Wednesday, July 13, 2011

Public Affairs Skills Gap: Shortage of Language Qualified Press Officers

Wikipedia (ويکيپېډيا) in Pashto using FreeFars...Image via WikipediaHere is one more nugget from the OIG review of the Af/Pak "bureau":

The January 27, 2011, arrest in Lahore, Pakistan, of an American official assigned to Embassy Islamabad drew attention to a public affairs skills gap. Not once during nearly 2 months that coincided with this inspection did a Pakistan-based American public affairs official engage the Urdu-speaking media in that local language about this issue. At the 2011 Global Chiefs of Mission Conference, the final report noted that effective engagement requires talented officers and “officers who can engage contacts in local languages with fluency.”3 Likewise, the Quadrennial Diplomacy and Development Review stated the intent to, “Make public diplomacy a core diplomatic mission by building regional media hubs staffed by skilled communicators to ensure that we can participate in public debates anywhere and anytime.”4 This is not the case –or at least not regularly – in either Pakistan or Afghanistan. The result is that other voices, including those of extremists, go unchallenged by U.S. officials speaking local languages. Public opinion in Pakistan of Americans and U.S. policy has consistently been at relatively low levels, but that situation was gradually improving [REDACTED[ until the disruption of the Lahore incident. The Lahore incident is an aberration, but it illustrates how quickly – after months of implementing a well-designed strategic communication and public diplomacy strategy –an event can halt, and even temporarily reverse, progress.
[...]
[REDACTED]
[...]
Other direct-hire American staff at the U.S. missions in Afghanistan and Pakistan have a degree of competency in the main local languages (Urdu, Pashto, and Dari), but they may not have the high level of language competency needed to speak extemporaneously in a live television interview or as part of a round table. They may not be Department employees or part of the public affairs section or have press attaché skills. According to FSI, fewer than 120 active career and career-conditional employees can read and speak these hard languages at a competency level of 3 or greater. (See table below.) A native-speaker proficiency in a foreign language is measured at or near the 5 competency level. At the time of this inspection, there were 24 Department officers in Afghanistan and Pakistan serving at that highest level of proficiency in any of the three languages. Dari speakers at the 4 level or higher numbered six, two Pashto speakers; and 14 Urdu speakers. Four Dari speakers, one Pashto speaker, and five Urdu speakers spoke those languages at the highest level.

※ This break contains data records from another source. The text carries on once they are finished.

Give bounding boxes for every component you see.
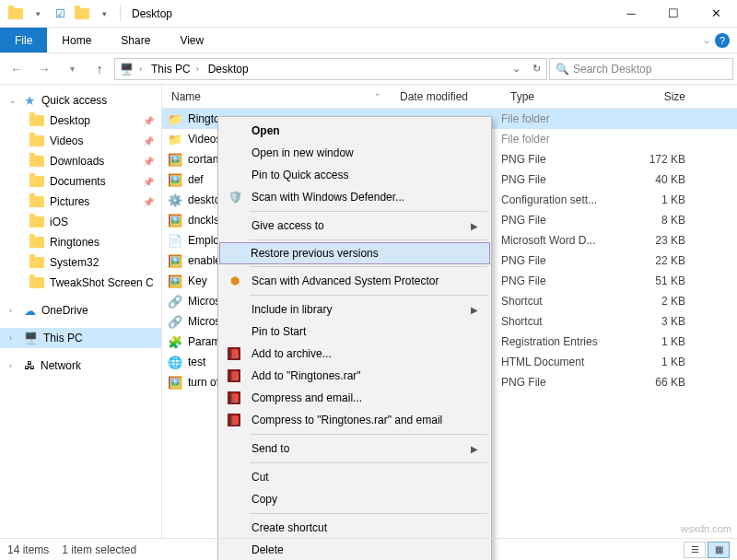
crumb-desktop[interactable]: Desktop xyxy=(205,63,252,76)
ctx-open-new-window[interactable]: Open in new window xyxy=(220,142,489,164)
tab-home[interactable]: Home xyxy=(47,28,106,52)
ctx-compress-rar-email[interactable]: 📕Compress to "Ringtones.rar" and email xyxy=(220,409,489,431)
chevron-right-icon[interactable]: › xyxy=(9,333,18,343)
folder-icon xyxy=(29,113,44,128)
file-name: Micros xyxy=(188,295,220,308)
shield-icon: ⬢ xyxy=(228,274,242,288)
recent-locations-icon[interactable]: ▾ xyxy=(59,56,85,82)
file-type: Registration Entries xyxy=(501,335,632,348)
file-name: turn of xyxy=(188,376,219,389)
forward-button[interactable]: → xyxy=(31,56,57,82)
ctx-pin-start[interactable]: Pin to Start xyxy=(220,321,489,343)
ctx-give-access[interactable]: Give access to▶ xyxy=(220,215,489,237)
sidebar-item[interactable]: TweakShot Screen C xyxy=(0,273,161,293)
qat-checkbox[interactable]: ☑ xyxy=(50,4,70,24)
sidebar-label: Quick access xyxy=(41,94,107,107)
sidebar-item[interactable]: iOS xyxy=(0,212,161,232)
status-count: 14 items xyxy=(7,543,49,556)
address-dropdown-icon[interactable]: ⌄ xyxy=(506,59,526,79)
ctx-cut[interactable]: Cut xyxy=(220,466,489,488)
folder-icon xyxy=(6,4,26,24)
folder-icon: 📁 xyxy=(168,133,182,146)
window-title: Desktop xyxy=(132,7,172,20)
window-controls: ─ ☐ ✕ xyxy=(610,0,737,28)
minimize-button[interactable]: ─ xyxy=(610,0,652,28)
file-size: 8 KB xyxy=(632,214,693,227)
help-icon[interactable]: ? xyxy=(715,33,730,48)
ctx-add-rar[interactable]: 📕Add to "Ringtones.rar" xyxy=(220,365,489,387)
address-bar[interactable]: 🖥️ › This PC› Desktop ⌄ ↻ xyxy=(114,58,547,80)
sidebar-quick-access[interactable]: ⌄ ★ Quick access xyxy=(0,90,161,111)
tab-share[interactable]: Share xyxy=(106,28,165,52)
tab-view[interactable]: View xyxy=(165,28,218,52)
file-size: 3 KB xyxy=(632,315,693,328)
sidebar-item[interactable]: System32 xyxy=(0,252,161,273)
qat-folder-icon xyxy=(72,4,92,24)
archive-icon: 📕 xyxy=(228,347,240,360)
status-bar: 14 items 1 item selected ☰ ▦ xyxy=(0,538,737,560)
folder-icon xyxy=(29,215,44,229)
sidebar-thispc[interactable]: › 🖥️ This PC xyxy=(0,328,161,348)
sidebar-onedrive[interactable]: › ☁ OneDrive xyxy=(0,300,161,321)
col-name[interactable]: Name⌃ xyxy=(162,90,391,103)
crumb-thispc[interactable]: This PC› xyxy=(147,63,203,76)
file-size: 1 KB xyxy=(632,356,693,368)
sidebar-item[interactable]: Desktop📌 xyxy=(0,111,161,131)
tab-file[interactable]: File xyxy=(0,28,47,52)
close-button[interactable]: ✕ xyxy=(695,0,737,28)
sidebar-item[interactable]: Ringtones xyxy=(0,232,161,252)
ctx-copy[interactable]: Copy xyxy=(220,488,489,510)
view-icons-button[interactable]: ▦ xyxy=(708,542,730,558)
maximize-button[interactable]: ☐ xyxy=(652,0,695,28)
ctx-restore-previous-versions[interactable]: Restore previous versions xyxy=(219,242,490,264)
file-type: Shortcut xyxy=(501,295,632,308)
qat-overflow-icon[interactable]: ▾ xyxy=(94,4,114,24)
ctx-scan-defender[interactable]: 🛡️Scan with Windows Defender... xyxy=(220,186,489,208)
view-details-button[interactable]: ☰ xyxy=(684,542,706,558)
col-size[interactable]: Size xyxy=(632,90,693,103)
refresh-button[interactable]: ↻ xyxy=(526,59,546,79)
qat-dropdown-icon[interactable]: ▾ xyxy=(28,4,48,24)
expand-ribbon-icon[interactable]: ⌵ xyxy=(704,35,709,45)
file-name: Micros xyxy=(188,315,220,328)
ctx-compress-email[interactable]: 📕Compress and email... xyxy=(220,387,489,409)
archive-icon: 📕 xyxy=(228,391,240,404)
ctx-open[interactable]: Open xyxy=(220,120,489,142)
sidebar-item[interactable]: Documents📌 xyxy=(0,171,161,192)
search-input[interactable]: 🔍 Search Desktop xyxy=(549,58,733,80)
pin-icon: 📌 xyxy=(143,177,154,187)
divider xyxy=(250,211,487,212)
reg-icon: 🧩 xyxy=(168,335,182,349)
pin-icon: 📌 xyxy=(143,157,154,167)
ctx-pin-quick-access[interactable]: Pin to Quick access xyxy=(220,164,489,186)
sidebar-network[interactable]: › 🖧 Network xyxy=(0,356,161,376)
pc-icon: 🖥️ xyxy=(119,62,134,76)
ctx-include-library[interactable]: Include in library▶ xyxy=(220,298,489,321)
col-type[interactable]: Type xyxy=(501,90,632,103)
ctx-scan-asp[interactable]: ⬢Scan with Advanced System Protector xyxy=(220,270,489,292)
chevron-right-icon[interactable]: › xyxy=(9,306,18,315)
chevron-right-icon[interactable]: › xyxy=(9,361,18,370)
back-button[interactable]: ← xyxy=(4,56,29,82)
ctx-add-archive[interactable]: 📕Add to archive... xyxy=(220,343,489,365)
sidebar-item[interactable]: Videos📌 xyxy=(0,131,161,151)
ctx-send-to[interactable]: Send to▶ xyxy=(220,438,489,460)
sidebar-item[interactable]: Downloads📌 xyxy=(0,151,161,171)
lnk-icon: 🔗 xyxy=(168,315,182,329)
search-icon: 🔍 xyxy=(556,63,569,76)
crumb-sep1[interactable]: › xyxy=(135,64,146,74)
lnk-icon: 🔗 xyxy=(168,295,182,309)
column-headers: Name⌃ Date modified Type Size xyxy=(162,85,737,109)
sidebar-label: Network xyxy=(41,359,81,372)
divider xyxy=(250,513,487,514)
up-button[interactable]: ↑ xyxy=(87,56,112,82)
file-size: 66 KB xyxy=(632,376,693,389)
sidebar-item[interactable]: Pictures📌 xyxy=(0,192,161,212)
sidebar-item-label: Documents xyxy=(50,175,106,188)
col-date[interactable]: Date modified xyxy=(391,90,501,103)
ctx-create-shortcut[interactable]: Create shortcut xyxy=(220,517,489,539)
folder-icon xyxy=(29,134,44,148)
chevron-down-icon[interactable]: ⌄ xyxy=(9,96,18,105)
folder-icon xyxy=(29,275,44,290)
network-icon: 🖧 xyxy=(24,359,35,372)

Recommendation 12: The Office of the Special Representative for Afghanistan and Pakistan should develop and implement a plan to recruit detailees or excepted Civil Service employees and place them in Embassy Kabul and Embassy Islamabad press offices to serve as full-time, dedicated public spokespersons; these individuals must be U.S. citizens who are proficient in the local language(s) and have press officer training or experience. (Action: S/SRAP)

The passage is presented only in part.